Here are the links to the mentioned IBM Redbooks:
IBM z17 Technical Introduction
A glossary of key terms mentioned in the redbooks:
- CPC (Central Processor Complex): The core of the IBM z17 system, containing the processors, memory, and internal interconnects.
- Drawer (CPC Drawer, I/O Drawer): A modular hardware unit within the IBM z17 that houses specific components like processors and memory (CPC drawer) or I/O adapters (I/O drawer).
- DCM (Dual Chip Module): A physical module containing two processor unit chips in the IBM z17.
- PU (Processor Unit): An individual processing core within the IBM z17 processor unit chip.
- Cache: High-speed memory used by the processors to store frequently accessed data and instructions, improving performance.

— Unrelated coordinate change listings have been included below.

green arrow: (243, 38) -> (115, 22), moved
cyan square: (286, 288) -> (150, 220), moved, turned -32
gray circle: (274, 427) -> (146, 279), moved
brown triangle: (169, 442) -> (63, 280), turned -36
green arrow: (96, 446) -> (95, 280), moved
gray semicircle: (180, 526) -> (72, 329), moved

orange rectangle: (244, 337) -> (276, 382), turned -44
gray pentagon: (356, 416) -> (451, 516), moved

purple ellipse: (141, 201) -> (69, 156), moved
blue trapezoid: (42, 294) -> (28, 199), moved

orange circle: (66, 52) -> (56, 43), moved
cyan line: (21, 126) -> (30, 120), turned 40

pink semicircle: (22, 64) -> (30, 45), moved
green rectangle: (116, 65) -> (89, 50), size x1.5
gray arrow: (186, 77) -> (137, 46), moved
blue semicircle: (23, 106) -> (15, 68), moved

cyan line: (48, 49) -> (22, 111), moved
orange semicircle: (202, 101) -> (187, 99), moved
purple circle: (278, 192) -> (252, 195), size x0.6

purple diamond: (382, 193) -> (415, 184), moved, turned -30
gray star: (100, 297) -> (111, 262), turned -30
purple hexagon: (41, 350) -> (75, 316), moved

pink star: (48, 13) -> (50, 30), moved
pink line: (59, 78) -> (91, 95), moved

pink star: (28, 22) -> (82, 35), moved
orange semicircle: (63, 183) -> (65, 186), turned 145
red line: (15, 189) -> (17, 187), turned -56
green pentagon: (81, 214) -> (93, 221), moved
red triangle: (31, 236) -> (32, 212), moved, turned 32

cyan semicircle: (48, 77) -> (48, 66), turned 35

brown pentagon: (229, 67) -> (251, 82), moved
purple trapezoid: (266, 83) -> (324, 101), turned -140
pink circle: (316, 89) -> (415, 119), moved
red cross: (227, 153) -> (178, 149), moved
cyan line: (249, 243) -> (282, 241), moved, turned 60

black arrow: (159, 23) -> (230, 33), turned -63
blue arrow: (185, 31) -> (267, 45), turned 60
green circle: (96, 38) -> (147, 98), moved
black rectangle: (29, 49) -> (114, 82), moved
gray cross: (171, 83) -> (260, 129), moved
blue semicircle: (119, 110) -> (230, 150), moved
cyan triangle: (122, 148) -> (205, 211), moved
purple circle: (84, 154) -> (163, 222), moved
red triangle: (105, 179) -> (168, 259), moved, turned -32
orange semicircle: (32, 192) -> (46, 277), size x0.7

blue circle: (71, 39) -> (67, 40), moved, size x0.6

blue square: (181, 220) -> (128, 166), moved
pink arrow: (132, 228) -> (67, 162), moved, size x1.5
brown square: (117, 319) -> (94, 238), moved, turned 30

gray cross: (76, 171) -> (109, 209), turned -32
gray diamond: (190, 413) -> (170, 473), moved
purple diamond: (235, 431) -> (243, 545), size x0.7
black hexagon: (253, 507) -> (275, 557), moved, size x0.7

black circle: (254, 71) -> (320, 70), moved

The IBM z17 has multiple levels of cache (L1, L2, L3).
- Memory (Main Storage): The primary working memory of the IBM z17 system used to store data and instructions that are actively being processed.
- RAIM (Redundant Array of Independent Memory): A memory technology that uses redundancy to detect and correct errors, enhancing memory reliability.
- FICON Express: A high-speed Fibre Channel interface used for connecting the IBM z17 to storage area networks (SANs) and storage devices.
- zHyperLink Express: A low-latency, high-bandwidth interconnect designed for direct communication between IBM Z systems, primarily used for Parallel Sysplex coupling links.
- OSA (Open Systems Adapter): A network interface card that provides Ethernet connectivity for the IBM z17, allowing it to communicate over IP networks.
- Network Express: A newer generation of network adapters for IBM Z, offering enhanced features and performance for Ethernet connectivity.
- HiperSockets: An internal, memory-based communication protocol within an IBM Z system or between LPARs on the same system, providing high-speed, low-latency network connectivity.
- SMC (Shared Memory Communications): A technology that enables high-performance communication between Linux on IBM Z guests by utilizing shared memory. Includes SMC-R (RDMA) and SMC-D (Direct).
- Channel Subsystem (CSS): The hardware and microcode that control the flow of data between the central processing complex and the I/O devices.
- CHPID (Channel Path Identifier): A logical identifier for a channel path within the channel subsystem.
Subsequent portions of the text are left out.